Now, is it possible that the coolant is leaking into engine? I don’t see any white smoke coming out of exhaust but I do smell soomething (burning coolant?).

Now here is a question, if the coolant is indeed leaking into engine, how many months can I drive like that if I keep putting a quart coolant every week (or 3 days?) I drive almost 100 miles a day. Any negative consequences? Could it get worse if I drive like that (but check the coolant level every few days and fill it if it needs it)?

You need to check EVERYTHING, Like radiator, radiator hoses, heater hoses, bypass hoses, and heater core for leaks. Leaks internal to the engine either show up as white smoke or in the oil. Checking the spark plugs for a ‘steamed clean’ appearance is a tell-tale sign. Oil with a milky like appearance has water mixed in. External coolant leaks could quickly evaporate, but leave traces behind to show they were there. Heater core leaks tend to fog up and leave a residue on the windshield and wet floors.
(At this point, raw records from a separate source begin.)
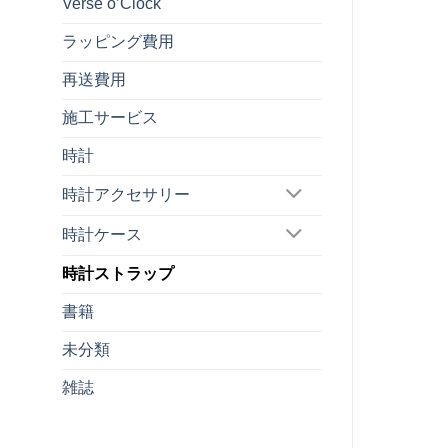
Verse o’Clock
ラッピング費用
再送費用
施工サービス
時計
時計アクセサリー
時計ケース
時計ストラップ
書籍
未分類
雑誌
Hopefully you can locate a small external leak at a hose connection. Check for leaks while the engine is hot and under pressure with the engine running. Have a block done to see if exhaust gases are getting into the coolant if you can’t find a external leak.

What has been going on in the coolant reservoir? Does the coolant rise in the tank with repeated drive-cooldown cycles?
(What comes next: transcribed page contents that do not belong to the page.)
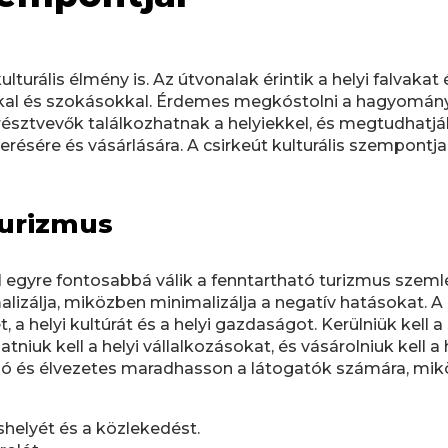
lturális élmény is. Az útvonalak érintik a helyi falvakat
al és szokásokkal. Érdemes megkóstolni a hagyományos
a résztvevők találkozhatnak a helyiekkel, és megtudhatjá
ésére és vásárlására. A csirkeút kulturális szempontj
Turizmus
 egyre fontosabbá válik a fenntartható turizmus szeml
alizálja, miközben minimalizálja a negatív hatásokat. A 
, a helyi kultúrát és a helyi gazdaságot. Kerülniük kell 
niuk kell a helyi vállalkozásokat, és vásárolniuk kell a
nzó és élvezetes maradhasson a látogatók számára, mik
áshelyét és a közlekedést.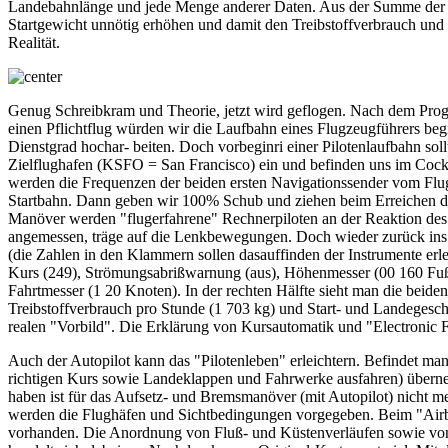
Landebahnlänge und jede Menge anderer Daten. Aus der Summe der bi
Startgewicht unnötig erhöhen und damit den Treibstoffverbrauch und au
Realität.
Genug Schreibkram und Theorie, jetzt wird geflogen. Nach dem Progra
einen Pflichtflug würden wir die Laufbahn eines Flugzeugführers be
Dienstgrad hochar- beiten. Doch vorbeginri einer Pilotenlaufbahn s
Zielflughafen (KSFO = San Francisco) ein und befinden uns im Cockp
werden die Frequenzen der beiden ersten Navigationssender vom Flugpl
Startbahn. Dann geben wir 100% Schub und ziehen beim Erreichen der
Manöver werden "flugerfahrene" Rechnerpiloten an der Reaktion des 
angemessen, träge auf die Lenkbewegungen. Doch wieder zurück ins Co
(die Zahlen in den Klammern sollen dasauffinden der Instrumente erle
Kurs (249), Strömungsabrißwarnung (aus), Höhenmesser (00 160 Fuß)
Fahrtmesser (1 20 Knoten). In der rechten Hälfte sieht man die bei
Treibstoffverbrauch pro Stunde (1 703 kg) und Start- und Landegesc
realen "Vorbild". Die Erklärung von Kursautomatik und "Electronic 
Auch der Autopilot kann das "Pilotenleben" erleichtern. Befindet m
richtigen Kurs sowie Landeklappen und Fahrwerke ausfahren) übern
haben ist für das Aufsetz- und Bremsmanöver (mit Autopilot) nicht me
werden die Flughäfen und Sichtbedingungen vorgegeben. Beim "Airbus
vorhanden. Die Anordnung von Fluß- und Küstenverläufen sowie von S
The key is you are adding coolant and it has to be going somewhere. Have you seen any signs of distress on the plugs (white electrodes)?

My '04 Civic (1.7l SOHC) was transferring coolant into the reservoir which required manually putting the coolant back into the radiator at 1-2 day intervals. To make a long story short, in my case, cylinders #1 & #2 were leaking coolant into the bores due to a failed head gasket.

A cylinder leakage test confirmed the diagnosis.